Berlin. Kommt die Ukraine jetzt doch an Marschflugkörper? Ein neuer Plan kursiert – und Militärexperte Masala hat eine klare Einschätzung dazu.

Er zählt zu den bekanntesten Militärexperten in Deutschland: Carlo Masala. Der 55-Jährige lehrt Internationale Politik an der Universität der Bundeswehr München. Er beantwortet unserer Redaktion jede Woche die wichtigsten Fragen rund um die beiden Konflikte in der Ukraine und in Israel.

Deutschland erwägt offenbar einen Ringtausch für Marschflugkörper.
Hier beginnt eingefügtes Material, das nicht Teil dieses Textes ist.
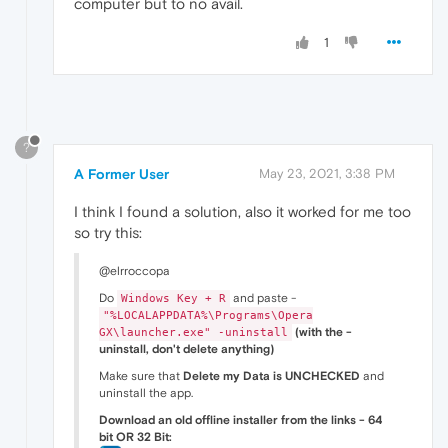
computer but to no avail.
1
?
A Former User
May 23, 2021, 3:38 PM
I think I found a solution, also it worked for me too
so try this:
@elrroccopa
Do
and paste -
Windows Key + R
"%LOCALAPPDATA%\Programs\Opera
(with the -
GX\launcher.exe" -uninstall
uninstall, don't delete anything)
Make sure that
Delete my Data is UNCHECKED
and
uninstall the app.
Download an old offline installer from the links - 64
bit OR 32 Bit:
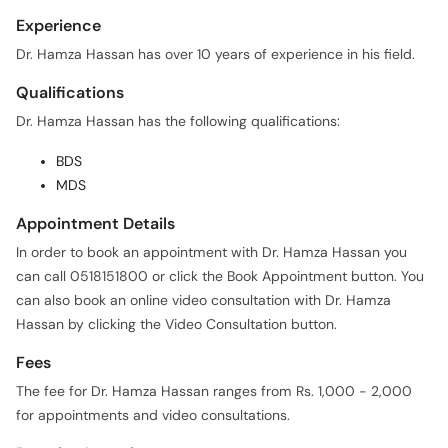
Experience
Dr. Hamza Hassan has over 10 years of experience in his field.
Qualifications
Dr. Hamza Hassan has the following qualifications:
BDS
MDS
Appointment Details
In order to book an appointment with Dr. Hamza Hassan you
can call 0518151800 or click the Book Appointment button. You
can also book an online video consultation with Dr. Hamza
Hassan by clicking the Video Consultation button.
Fees
The fee for Dr. Hamza Hassan ranges from Rs. 1,000 - 2,000
for appointments and video consultations.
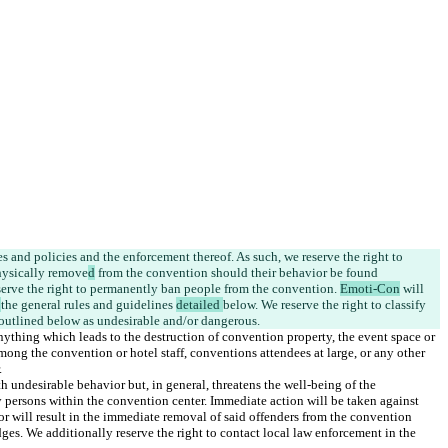
ules and policies and the enforcement thereof. As such, we reserve the right to 
hysically remove
d
 from the convention
 should their behavior be found 
erve the right to permanently ban people from the convention. 
Emoti-Con
 will 
 
the general rules and guidelines 
detailed 
below. We 
reserve the right to classify 
nything which leads to the destruction of convention property, the event space or 
mong the convention or hotel staff, conventions attendees at large, or any other 
undesirable behavior but, in general, threatens the well-being of the 
y persons within the convention center. Immediate action will be taken against 
r will result in the immediate removal of said offenders from the convention 
dges. We additionally reserve the right to contact local law enforcement in the 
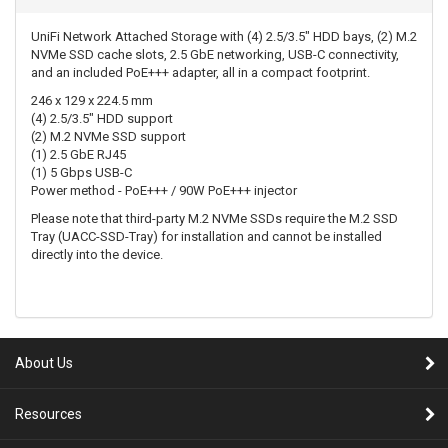
UniFi Network Attached Storage with (4) 2.5/3.5" HDD bays, (2) M.2
NVMe SSD cache slots, 2.5 GbE networking, USB-C connectivity,
and an included PoE+++ adapter, all in a compact footprint.
246 x 129 x 224.5 mm
(4) 2.5/3.5" HDD support
(2) M.2 NVMe SSD support
(1) 2.5 GbE RJ45
(1) 5 Gbps USB-C
Power method - PoE+++ / 90W PoE+++ injector
Please note that third-party M.2 NVMe SSDs require the M.2 SSD
Tray (UACC-SSD-Tray) for installation and cannot be installed
directly into the device.
About Us
Resources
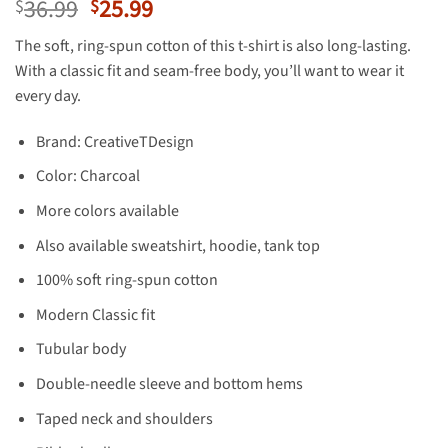
Original
Current
36.99
25.99
$
$
price
price
The soft, ring-spun cotton of this t-shirt is also long-lasting.
was:
is:
With a classic fit and seam-free body, you’ll want to wear it
$36.99.
$25.99.
every day.
Brand: CreativeTDesign
Color: Charcoal
More colors available
Also available sweatshirt, hoodie, tank top
100% soft ring-spun cotton
Modern Classic fit
Tubular body
Double-needle sleeve and bottom hems
Taped neck and shoulders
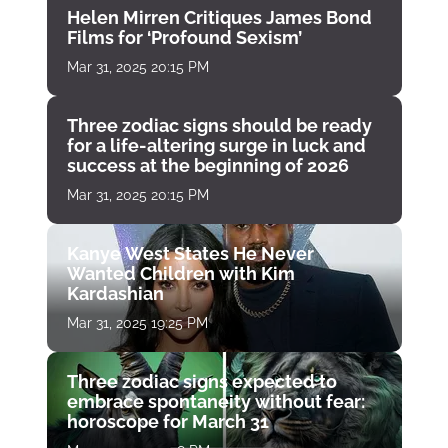
Helen Mirren Critiques James Bond
Films for ‘Profound Sexism’
Mar 31, 2025 20:15 PM
Three zodiac signs should be ready
for a life-altering surge in luck and
success at the beginning of 2026
Mar 31, 2025 20:15 PM
Kanye West States He Never
Wanted Children with Kim
Kardashian
Mar 31, 2025 19:25 PM
Three zodiac signs expected to
embrace spontaneity without fear:
horoscope for March 31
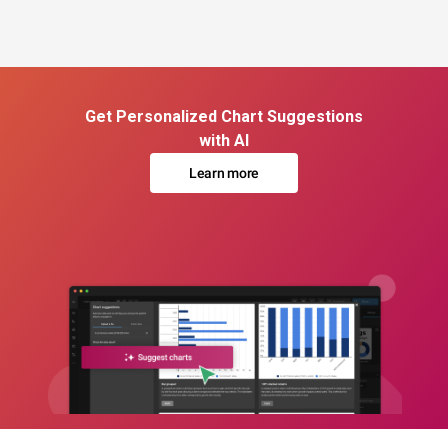
Get Personalized Chart Suggestions
with AI
Learn more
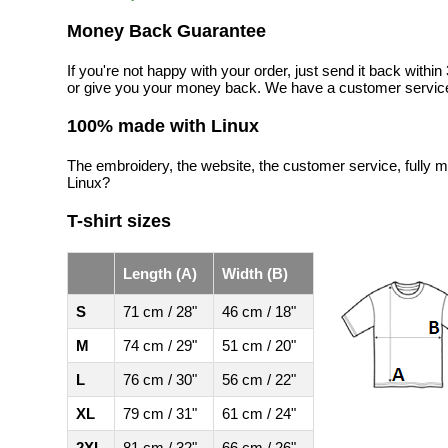
Money Back Guarantee
If you're not happy with your order, just send it back with
or give you your money back. We have a customer service
100% made with Linux
The embroidery, the website, the customer service, fully m
Linux?
T-shirt sizes
Length (A)
Width (B)
S
71 cm / 28"
46 cm / 18"
M
74 cm / 29"
51 cm / 20"
L
76 cm / 30"
56 cm / 22"
XL
79 cm / 31"
61 cm / 24"
2XL
81 cm / 32"
66 cm / 26"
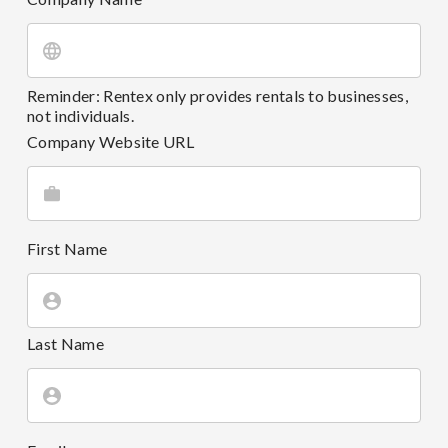
Reminder: Rentex only provides rentals to businesses,
not individuals.
Company Website URL
First Name
Last Name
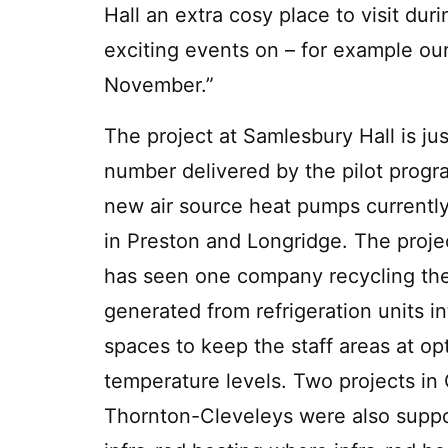
Hall an extra cosy place to visit du
exciting events on – for example our
November.”
The project at Samlesbury Hall is jus
number delivered by the pilot prog
new air source heat pumps currently
in Preston and Longridge. The proje
has seen one company recycling th
generated from refrigeration units in
spaces to keep the staff areas at o
temperature levels. Two projects in
Thornton-Cleveleys were also suppo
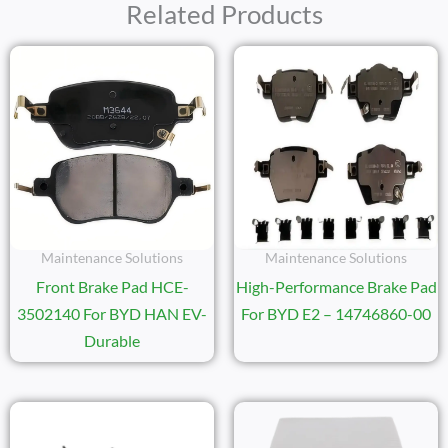
Related Products
Maintenance Solutions
Maintenance Solutions
Front Brake Pad HCE-
High-Performance Brake Pad
3502140 For BYD HAN EV-
For BYD E2 – 14746860-00
Durable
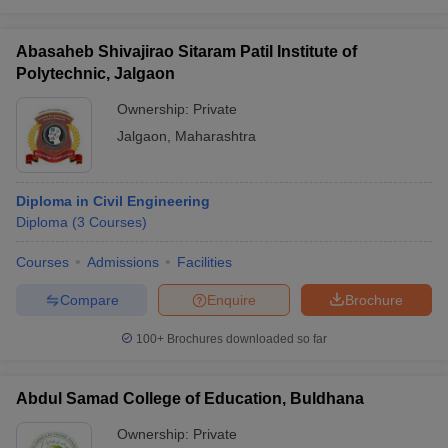
Abasaheb Shivajirao Sitaram Patil Institute of
Polytechnic, Jalgaon
Ownership:
Private
Jalgaon
,
Maharashtra
Diploma in Civil Engineering
Diploma
(
3
Courses
)
Courses
Admissions
Facilities
Compare
Enquire
Brochure
100+
Brochures downloaded so far
Abdul Samad College of Education, Buldhana
Ownership:
Private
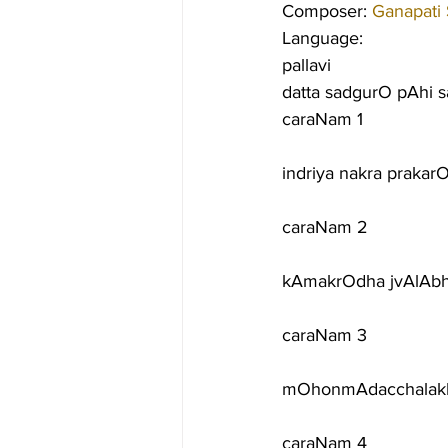
Composer: 
Ganapati
Language:
pallavi
datta sadgurO pAhi 
caraNam 1
indriya nakra praka
caraNam 2
kAmakrOdha jvAlAbh
caraNam 3
mOhonmAdacchalakh
caraNam 4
Demnach gibt es Überlegungen, Nato-Partnern wie Großbritannien oder Frankreich Taurus-Raketen der Bundeswehr zu liefern. Im Gegenzug würden diese Länder dann ähnliche, nicht ganz so leistungsstarke Waffensysteme in die Ukraine exportieren. Was ist der Unterschied etwa zwischen den britischen Systemen und dem deutschen Taurus-System?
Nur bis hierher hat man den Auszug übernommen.